Urine Test for Prostate Cancer Now Available
This week, Ben Stiller, 50, revealed his prostate cancer diagnosis. Here, we look at the urine test used to diagnose—and save—patients.
Canadian researchers have developed protein signatures for accurately diagnosing prostate cancer from a simple urine sample, without any invasive procedures.
The Ontario Institute for Cancer Research announced the news this week in the journal Nature Communications.
Equally significant, the urine test can distinguish between patients with aggressive versus non-aggressive disease.
“The amazing thing about these signatures is that their rate of accuracy is as good or better than the invasive tests that are used today, with far fewer drawbacks,” said Dr. Paul Boutros, an OICR principal investigator and a lead author on the paper.
“They can replace invasive, expensive, uncomfortable tests with something much easier and simpler. This type of cheap, non-invasive testing could allow patients to be screened much more frequently, allowing for more accurate monitoring of patients’ non-aggressive cancer over time, sparing patients biopsies, imaging tests and even unnecessary surgeries.”
Current methods to diagnose prostate cancer usually include a combination of digital rectal exams, prostate specific antigen (PSA) tests and biopsy, all of which have drawbacks, including their invasiveness for patients, potential complications and false-positive results (tests finding evidence of cancer when none is there).
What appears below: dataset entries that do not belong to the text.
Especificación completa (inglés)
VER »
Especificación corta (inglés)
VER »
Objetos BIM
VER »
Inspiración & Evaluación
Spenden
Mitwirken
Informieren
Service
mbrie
Finding new ways to accurately diagnose prostate cancer is considered a priority for many research institutions, including OICR, because the result of these tests’ shortcomings is in many cases over-diagnosis and over-treatment.
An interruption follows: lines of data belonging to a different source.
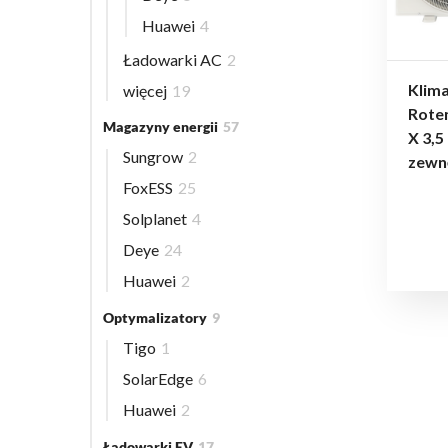
Huawei
4
Ładowarki AC
2
Klima
więcej
19
Rote
Magazyny energii
57
X 3,5
Sungrow
2
zewn
FoxESS
25
Solplanet
4
Deye
24
Huawei
2
Optymalizatory
9
Tigo
1
SolarEdge
6
Huawei
2
Ładowarki EV
17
There were three sites involved in the discovery and each brought their own unique expertise to the project. The Eastern Virginia Medical School developed clinical resources, while University Health Network researchers were generating large amounts of proteomic data and were developing new techniques to test proteins in blood. All of the data flowed to OICR where it was pieced together using computational biology, and where the proteins were identified.
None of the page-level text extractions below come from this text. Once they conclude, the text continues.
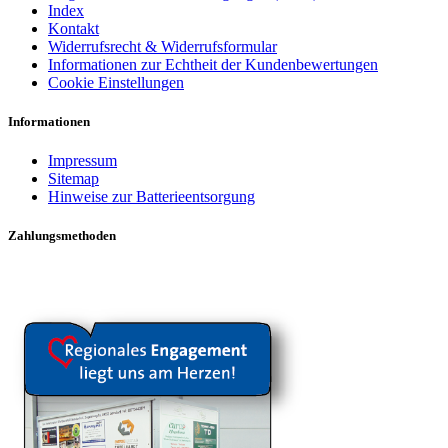
Index
Kontakt
Widerrufsrecht & Widerrufsformular
Informationen zur Echtheit der Kundenbewertungen
Cookie Einstellungen
Informationen
Impressum
Sitemap
Hinweise zur Batterieentsorgung
Zahlungsmethoden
A set of six protein biomarkers identifies the cancer and a set of seven protein biomarkers characterizes the prognosis.
The study has to date gone through development and initial validation and it is now ready for a large retrospective validation study, which the collaborators are now designing. After validation is successfully completed it would then move into clinical trials.
Prostate cancer is the most common cancer among Canadian men. More than 24,000 Canadian men were diagnosed with prostate cancer in 2015, representing almost a quarter of all new male cancer cases. Prostate cancer is the third leading cause of cancer death among men in Canada.